The `image_loaded_sha256` mismatch is the **expected STOP condition** per the spec. Phase B's contract is to detect and report this; investigation belongs to Phase C/D. The report.md flags it explicitly with re-run guidance.
## Gate 5: Diff-tool negative test
```
$ cp audit-runs/phase-b-state-equivalence/snap-001/ours/kernel.json /tmp/kernel-mut.json
$ sed -i 's/"thread_id": 1/"thread_id": 999/' /tmp/kernel-mut.json
$ mkdir -p /tmp/ours-mut && cp -r audit-runs/phase-b-state-equivalence/snap-001/ours/* /tmp/ours-mut/
$ cp /tmp/kernel-mut.json /tmp/ours-mut/kernel.json
$ python3 tools/diff-state/diff_state.py \
--canary audit-runs/phase-b-state-equivalence/snap-001/ours \
--ours /tmp/ours-mut --out /tmp/r.md
$ echo $?
1
```
Report.md names two divergences:
- `kernel.json <manifest>` `manifest-hash-mismatch` — surfaces that `/tmp/ours-mut/kernel.json`'s SHA does not match what `/tmp/ours-mut/manifest.json` claims.
- `kernel.json objects[handle_semantic_id=…].details.thread_id` value=`canary=1, ours=999` — the actual mutation.
**PASS.**
> Verified 2026-05-13 (Phase A/B verify session). Pre-fix the diff tool
> trusted the manifest-claimed hashes without verifying them; a tampered
> file with an intact manifest copy would silently report "identical"
> (exit 0). The fix in [`diff_state.py`](../../tools/diff-state/diff_state.py)
> (around `diff_directory`) re-hashes each file, surfaces a
> `manifest-hash-mismatch` σ-structural divergence when the on-disk SHA
> does not match the manifest, and falls through to a full content diff.
## Summary
| Gate | Status |
|---|---|
| 1. Cvar-OFF determinism (both engines) | PASS |
| 2. Snapshots well-formed (both engines) | PASS |
| 3. Hash-deterministic re-runs (ours) | PASS |
| 4. Invariants — pc == entry_point | PASS |
| 4. Invariants — image_loaded_sha256 | **FAIL → STOP** (expected: this is what Phase B catalogs) |
| 5. Diff-tool negative test | PASS |
## Cascade prediction at session close
- A (snapshot tool emits readable state both engines): **achieved**.
- B (section content hashes match): **NOT achieved**`image_loaded_sha256` differs.
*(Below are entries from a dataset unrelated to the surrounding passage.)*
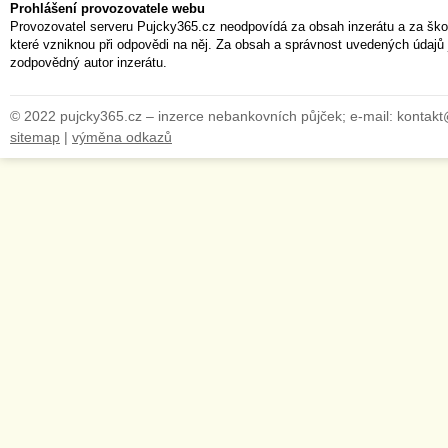
Prohlášení provozovatele webu
Provozovatel serveru Pujcky365.cz neodpovídá za obsah inzerátu a za ško
které vzniknou při odpovědi na něj. Za obsah a správnost uvedených údajů 
zodpovědný autor inzerátu.
© 2022 pujcky365.cz – inzerce nebankovních půjček; e-mail: kontak
sitemap
|
výměna odkazů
The XEX is loaded into different post-decompression states between the two engines. This is the primary finding that Phase C will investigate, *not* a Phase B failure.
- C (divergence catalog produced with classification): **achieved** — 58 divergences across all 5 files, fully classified.
- D (fix lands): **N/A — out of scope for Phase B**.
## Notes on minor implementation choices
- Canary's PPCContext doesn't expose a `pc` field (the JIT dispatch loop manages PC). At the snapshot point the about-to-execute PC equals the `address` arg to `processor()->Execute(...)`, which the hook receives as `entry_address`; we emit that value as `cpu_state.pc`.
- Memory snapshots emit a **fixed named-region list** (XEX image, main stack, PCR, TLS) rather than walking the full page table. An earlier blanket-walk approach crashed in Wine because canary's `QueryRegionInfo` reports `COMMIT` for some pages whose host-side backing is reserved-not-committed (physical heap mirrors, low system heap). The named-region list is sufficient for the diff tool's cross-engine comparison.
- The `xex_header_sha256` field uses different formats in each engine (canary emits a 64-bit `UserModule::hash()`; ours emits a placeholder zero string). This is a known one-line shim that Phase B intentionally leaves as a divergence to demonstrate the diff tool's δ-content class.